In that view of the matter, decision of the Division Bench in Mavuri Rani
Veerabhadramma (1 supra) is holding the field with regard to competency of the
police to file charge sheet and competency of the Magistrate to take cognizance
of offences punishable under Sections 494 and 495 I.P.C on report filed by the
police. Therefore, I find that taking cognizance of the present case by the
court below for offences punishable under Sections 494 and 495 I.P.C, is in
accordance with law. In view of decision of the Division Bench in Mavuri Rani
Veerabhadramma (1 supra), previous decision rendered by Single Judge of
this Court in D. Vijayalakshmi v. D. Sanjeeva Reddy, 3 is no
longer good law.
In V. Revathi v. Union of India,4 the Supreme Court while holding that
Section 198(2) Cr.P.C is not discriminatory simply because husband alone was
given right to prosecute the adulterer and not wife of the adulterer, the
Supreme Court further held that philosophy underlying the scheme of Section
198(2) Cr.P.C and Section 497 I.P.C appears to be promotion of social good will
between the husband and the wife by permitting them to 'make up' or 'break up'
the matrimonial tie rather than dragging each other to criminal court.
Decision rendered by the Supreme Court in G. Narasimhan v. T.V.

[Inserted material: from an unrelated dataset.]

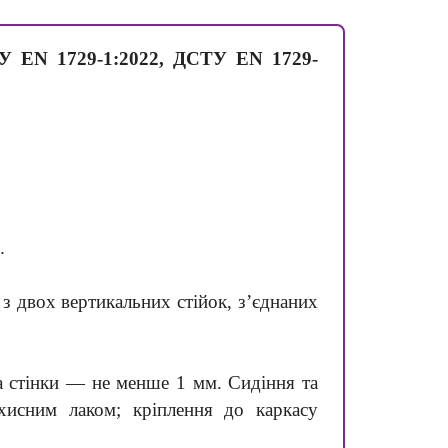
СТУ EN 1729-1:2022, ДСТУ EN 1729-
.
 з двох вертикальних стійок, з’єднаних
а стінки — не менше 1 мм. Сидіння та
хисним лаком; кріплення до каркасу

Chokkappa,5 on Section 198 Cr.P.C in a defamation case, may not be relevant
herein. In any event, it was a decision rendered by the Supreme Court prior to
the state amendment on Section 494 I.P.C. in the year 1992 making the same as
cognizable.
In Manisha Das (DR) v. State of U.P,6 the Supreme Court quashed the
complaint filed by father of second wife allegedly on her behalf but against her
express desire stated in her sworn statement in view of the proviso (c ) to
Section 198 (1) Cr.P.C on the ground that she was a major and that she married
on her own free will and she was living happily and peacefully thereafter and
that initiation of prosecution by her father in such circumstances was
improper. This decision was rendered having regard to special facts prevailing
in that case. There was no reference to the A.P. state amendment of the year
1992 in that decision.
Secondly, it is contended by the petitioner's counsel that aggrieved party
i.e., for offences punishable under Sections 494 and 495 I.P.C ie., Bigamy is
the first wife and not the second wife/defacto-complainant who is the second
wife. Reliance was placed on Smt Yamunabai Anantrao Adhav v. Anantrao Shivram
Adhav,7 of the Supreme Court and In re P. Kondiah,8 of the Madras High Court on
this aspect. In the former decision, the Supreme Court was considering right of
the second wife for maintenance under Section 125 Cr.P.C when the first wife of
the husband was living. It has absolutely no relevance herein. In the latter
decision of the Madras High Court, it was held that marriage of the accused with
the second wife when first wife is living and when marriage with the first wife
is subsisting, is ab initio void and that if there is no legal and valid
marriage, she cannot be said to be the wife of the accused and that if there is
no legal and valid marriage, she cannot be said to be the wife of the accused
and hence cannot have any grievance and cannot be a person within the scope of
Section 198 Cr.P.C for the purpose of filing complaint under Section 494 I.P.C.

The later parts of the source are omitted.